I'm studying the Cauchy Integral Theorem / Formula, but realised I have a misunderstanding.

Consider an integral over the function $f: \mathbb{R} \to \mathbb{C}$ $$ I = \int^\infty_{-\infty} f(x) \, dx = \int^\infty_{-\infty} \frac{e^{ix}}{x^2 + 1} \, dx \quad. $$

This can be considered in the complex plane, where $f(z)$ is holomorphic except at its two poles at $z = \pm i$. Choosing to consider the positive case, we therefore factorise as

$$ I = \int_C \frac{\frac{e^{iz}}{z+i}}{z-i} \, dz = 2\pi i \frac{e^{-1}}{2i} =\pi e^{-1} \quad , $$

where the contour $C = C_R + C_+$ is taken anticlockwise, $C_R$ is the real axis between $\pm R$ and $C_+$ is the positive semicircle in the complex plane with $\left|z\right| = R$. It's clear from inspection that $C_+$ does not contribute to the path integral if we let $R \to \infty$, so we can equate the integral in the complex plane to the real integral $I$.

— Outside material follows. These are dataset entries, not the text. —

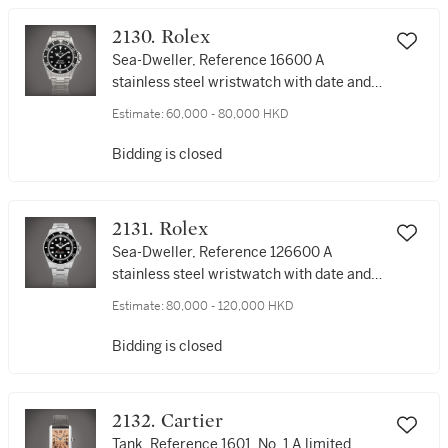
2130. Rolex
Sea-Dweller, Reference 16600 A
stainless steel wristwatch with date and
bracelet, Circa 2007 | 勞力士 | Sea-
Estimate:
60,000 - 80,000 HKD
Dweller 型號16600 | 精鋼鏈帶腕錶，備日
期顯示，約2007年製
Bidding is closed
2131. Rolex
Sea-Dweller, Reference 126600 A
stainless steel wristwatch with date and
bracelet, Circa 2018 | 勞力士 | Sea-
Estimate:
80,000 - 120,000 HKD
Dweller 型號126600 | 精鋼鏈帶腕錶，備日
期顯示，約2018年製
Bidding is closed
2132. Cartier
Tank, Reference 1601, No. 1 A limited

Now my question: I could equally well have chosen the negative half of the complex plane ($C'=C_R + C_-$) to evaluate my integral, negating the answer since the anticlockwise integral would otherwise calculate $\int_{\infty}^{-\infty}$. This would give

$$ I = - \int_{C'} \frac{\frac{e^{iz}}{z-i}}{z+i} \, dz = - 2\pi i \frac{e^{+1}}{-2i} =\pi e^{+1} \quad . $$

But clearly, that's different to my previous calculation. I thought these two methods should give the same answer, so what went wrong?

Answer 1

No, you cannot choose the the low half-plane of $\mathbb C$. If $z=x+yi$ with $y\leqslant0$, then$$\lvert e^{iz}\rvert=e^{\operatorname{Re}(-y+xi)}=e^{-\operatorname{Re}(y)}\geqslant1$$and, in fact, as $y$ goes to $-\infty$, $\lvert e^{iz}\rvert$ goes to $+\infty$. So, the integral along the negative semicircle most definitely will contribute to the path integral. You will not have this problem if you work with the highest half-plane.

Answer 2

If you choose the contour in the upper half-plane, the integral over the semicircle tends to zero as $R\to\infty$. This is because $|e^{iz}|\le1$ on the upper half-plane. The bound $\pi R/(R^2-1)$ easily follows for the absolute value of the integral, when $R>1$.

But on the lower half-plane, the integral over the semicircle does not tend to zero as $R\to\infty$.